Grace is the action of God opening God to us. I remember a time when I was a child and found myself standing at the doorway as my peers worked on a project. The mentor of the group looked up at me and said, "What, do you need an invitation to come help? Okay, then, please...come!" I remember that in that moment I was not only welcomed to the group and to the task, I was also given an identity. I was the invited, I was wanted and appreciated. My presence and contributions were important to the group. Was I needed? Who can say...but I know that I was wanted, and that had a great meaning for me in a period of my life when I felt most unwanted. I understand, on a small scale, what Newton meant when he said, "I was lost, but now am found." If you can feel that so intensely over a classroom project, then how much more so when the one doing the inviting is God in Christ himself!

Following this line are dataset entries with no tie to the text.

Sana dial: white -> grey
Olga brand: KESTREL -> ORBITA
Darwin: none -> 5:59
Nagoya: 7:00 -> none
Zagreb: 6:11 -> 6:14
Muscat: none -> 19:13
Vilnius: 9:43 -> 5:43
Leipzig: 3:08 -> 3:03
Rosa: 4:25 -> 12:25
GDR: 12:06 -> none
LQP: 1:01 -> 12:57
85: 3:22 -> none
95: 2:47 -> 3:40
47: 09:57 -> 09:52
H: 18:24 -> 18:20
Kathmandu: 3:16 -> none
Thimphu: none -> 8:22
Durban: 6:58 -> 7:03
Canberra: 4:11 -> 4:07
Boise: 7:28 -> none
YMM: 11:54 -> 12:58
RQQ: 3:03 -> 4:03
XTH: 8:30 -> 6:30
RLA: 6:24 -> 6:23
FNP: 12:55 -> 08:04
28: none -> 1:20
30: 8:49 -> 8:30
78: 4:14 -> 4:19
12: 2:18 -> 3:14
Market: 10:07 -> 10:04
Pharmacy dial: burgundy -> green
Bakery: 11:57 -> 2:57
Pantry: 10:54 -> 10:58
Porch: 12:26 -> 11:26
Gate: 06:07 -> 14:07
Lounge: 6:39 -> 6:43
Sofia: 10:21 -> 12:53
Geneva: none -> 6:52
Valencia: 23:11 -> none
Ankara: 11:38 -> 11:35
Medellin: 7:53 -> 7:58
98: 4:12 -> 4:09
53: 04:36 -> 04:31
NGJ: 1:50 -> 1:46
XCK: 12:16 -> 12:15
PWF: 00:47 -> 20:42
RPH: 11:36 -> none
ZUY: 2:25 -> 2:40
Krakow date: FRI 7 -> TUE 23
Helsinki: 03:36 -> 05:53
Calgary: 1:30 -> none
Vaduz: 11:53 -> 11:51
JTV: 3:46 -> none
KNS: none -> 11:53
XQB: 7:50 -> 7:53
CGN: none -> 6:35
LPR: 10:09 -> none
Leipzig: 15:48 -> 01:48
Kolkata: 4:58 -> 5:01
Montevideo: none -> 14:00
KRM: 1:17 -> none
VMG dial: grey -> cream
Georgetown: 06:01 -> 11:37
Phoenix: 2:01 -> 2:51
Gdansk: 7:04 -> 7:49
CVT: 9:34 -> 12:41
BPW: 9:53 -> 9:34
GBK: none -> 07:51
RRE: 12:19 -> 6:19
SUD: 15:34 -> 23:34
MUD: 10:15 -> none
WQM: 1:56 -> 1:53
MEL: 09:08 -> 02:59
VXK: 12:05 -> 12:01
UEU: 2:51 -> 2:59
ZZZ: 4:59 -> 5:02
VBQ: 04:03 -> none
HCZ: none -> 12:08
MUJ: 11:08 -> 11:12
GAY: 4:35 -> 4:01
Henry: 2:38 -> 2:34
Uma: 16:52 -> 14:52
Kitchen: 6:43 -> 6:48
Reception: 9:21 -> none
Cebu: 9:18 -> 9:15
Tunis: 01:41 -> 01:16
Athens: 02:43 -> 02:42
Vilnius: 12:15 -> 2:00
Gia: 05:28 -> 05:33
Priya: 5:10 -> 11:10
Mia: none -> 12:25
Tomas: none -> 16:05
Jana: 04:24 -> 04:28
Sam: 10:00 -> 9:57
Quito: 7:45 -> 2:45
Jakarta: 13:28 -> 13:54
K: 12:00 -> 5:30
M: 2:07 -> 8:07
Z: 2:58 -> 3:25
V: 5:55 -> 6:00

That is the grace of God, and in the life of faith, that the gift of God loving us is worked out from the cosmic scale to the finest minutiae of our lives. God's grace is something that suffuses all of creation...it is the gift of life itself. God's grace is manifest in the journeys of Israel, from bondage in Egypt along the rocky roads of the time of judges, kings and prophets, into exile and home again. It is demonstrated over and over again in Jesus' being radically available to people as they come to him with their pain, grief, weakness and sin. It is manifest in Paul's testimony that what he does, what he teaches, what he accomplishes comes only and completely from God's grace made manifest in him while he was yet bound in sin and committed to the persecution of the newborn fellowship of the Church.
Grace is God loving us, not yet as God would have us be, but rather as we are. God loving that wretch that John Newton was opened the doors of his heart so that he could see Grace manifest. He fell, struck by the power of the Spirit, only to rise in the light of the truth of God's love for all of humanity. When Grace strikes us, when we experience God loving us, and when we choose to embrace that light and healing power-then we are changed, transformed.
Without Grace, we simply aren't anything at all. And yet, here is the twist...because God both loves us and gives us free will, we can choose to reject Grace. We can, and do, reject God loving us.
Coming to ourselves, again and again as God's grace strikes out hearts and opens our eyes is the one thing we are called on to do again and again in this life. One of the questions I love in the Episcopal Church's Baptismal Covenant is, "Will you persevere in resisting evil, and, whenever you fall into sin, repent and return to the Lord?"
I will, with God's help. I can't, without God's help.
God's grace reminds us that we can't do this thing called life without God in the mix. Any first step in any adventure in faith has to begin with recognizing, invoking and relying on God's grace to guide us and govern our thoughts.
Every morning, as I sit down to a day's work at my desk in the parish office, the first thing I do is pray. I pray the Daily Office, and at least four times out of five I use a particular Collect, a prayer, that calls on God's grace to be with us now and in the coming hours of the day:
Lord God, almighty and everlasting Father, you have brought us in safety to this new day: Preserve us with your mighty power, that we may not fall into sin, nor be overcome by adversity: and in all we do, direct us to the fulfilling of your purpose: through Jesus Christ our Lord. Amen.
That prayer means, to me, a willingness to be reliant on the grace of God to lead me and guide me through both what the world will present to me as challenge...and to be willing to live with gratitude the life and ministry I have been given the honor of bearing in service to God.
So, for the first step of calling a community to a renewal of commitment to a holy and spiritual practice of being good stewards....well, that is accepting the gift of Grace from our loving God.